Wondering if footage exists from these pick-up games? In the documentary to Michael Jordan’s, ‘Come Fly with Me’, the narrator alludes that the (following) video is from a pick-up game in Chapel Hill. However, it is in fact, from the 1987 UNC-Wilmington camp. Watch from the 19m 21s mark – what you see, is actually Trask Coliseum:
[Adam: I always questioned the date of this. Thanks for the definitive clarification, Ross!]
UNC-Wilmington’s colors are green and gold – you can clearly see those colors painted on the court. Also, see the photo below – MJ is wearing the exact same clothes in the video. I was probably standing beside the guy filming the game when I took the photo, as I was equally close to the court. Possibly, I was at the opposite end. I’m not sure.
I do recall one funny moment from the 1987 camp. I’m now 49 years old – most people think I’m in my late 30s, as I still look relatively young. Well, when I was 22 or 23, I looked like I was 17 or 18. I was at Trask Coliseum, right before the pick up games started one night and I walked past MJ. He said, “Aren’t you supposed to be in bed?” He thought I was one of the campers…probably because he had seen me hanging around so much.
As far as memorabilia goes, I have a couple of MJ photos that I took at the camp – also, an autographed poster, from around the same time. I can’t recall if it was at the camp or somewhere else that I got the poster signed but, I do still have it. It’s in terrible condition, but I would never part with it.
I have been really good friends with David Bridgers, for about 30 years. He is known as “MJ’s childhood friend.” I have read about David, in Sports Illustrated and he appears on ESPN’s 30 for 30, Jordan Rides the Bus. He is one of the kindest human beings I’ve ever known. You can hear and see David, at around 2m 8s and 5m 16s, here:
I called David at home, the night that Mr. Jordan’s body was discovered. He probably thought it was MJ calling, because the phone didn’t even ring a whole ring, before he answered. I told him I was sorry to hear about Mr. Jordan and he just started sobbing uncontrollably. He was really close to “Mr. J”, as he calls him.

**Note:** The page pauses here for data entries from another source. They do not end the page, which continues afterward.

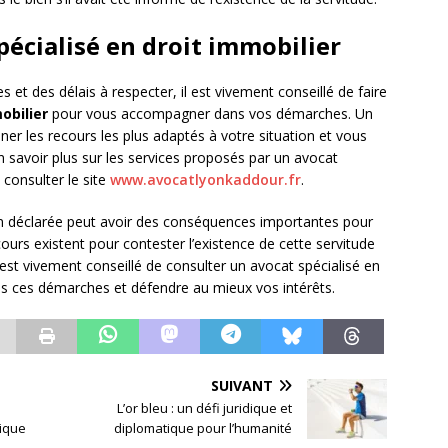
pécialisé en droit immobilier
 et des délais à respecter, il est vivement conseillé de faire
obilier
pour vous accompagner dans vos démarches. Un
ner les recours les plus adaptés à votre situation et vous
n savoir plus sur les services proposés par un avocat
 consulter le site
www.avocatlyonkaddour.fr
.
on déclarée peut avoir des conséquences importantes pour
cours existent pour contester l’existence de cette servitude
l est vivement conseillé de consulter un avocat spécialisé en
s ces démarches et défendre au mieux vos intérêts.
SUIVANT
L’or bleu : un défi juridique et
hique
diplomatique pour l’humanité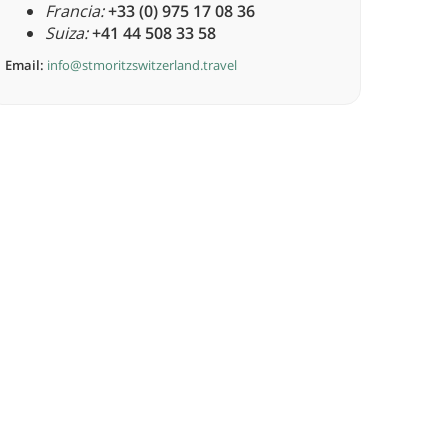
Francia:
+33 (0) 975 17 08 36
Suiza:
+41 44 508 33 58
Email:
info@stmoritzswitzerland.travel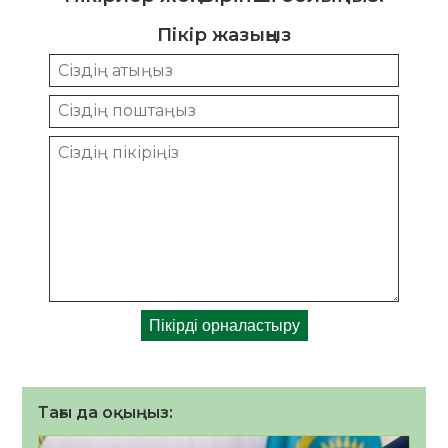
Пікір жазыңыз
Тағы да оқыңыз: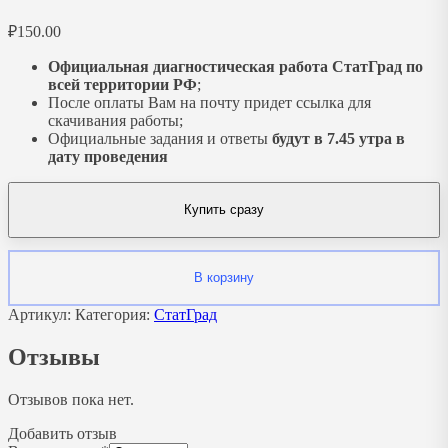
₽
150.00
Официальная диагностическая работа СтатГрад по
всей территории РФ
;
После оплаты Вам на почту придет ссылка для
скачивания работы;
Официальные задания и ответы
будут в 7.45 утра в
дату проведения
Купить сразу
В корзину
Артикул:
Категория:
СтатГрад
Отзывы
Отзывов пока нет.
Добавить отзыв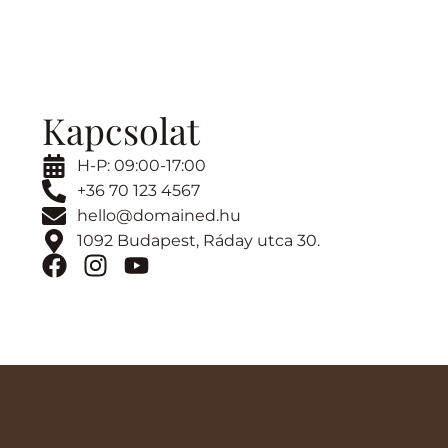
Kapcsolat
H-P: 09:00-17:00
+36 70 123 4567
hello@domained.hu
1092 Budapest, Ráday utca 30.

Everyone wants to hang out with MJ and get to know him (myself included). David has to be really protective of his relationship with Michael – and, who he ‘lets in.’ He keeps a really tight lid on it because as you can imagine, everyone wants a pair of shoes or an autographed jersey or something else from MJ.
Me (left) and David Bridgers – circa 1995
I want to make it clear that I don’t know Michael Jordan; I just know lots of other people who do. I was fortunate to have an opportunity to meet him and I hope I have a chance to talk with him again one day.
Those are my few encounters with the Greatest of All Time.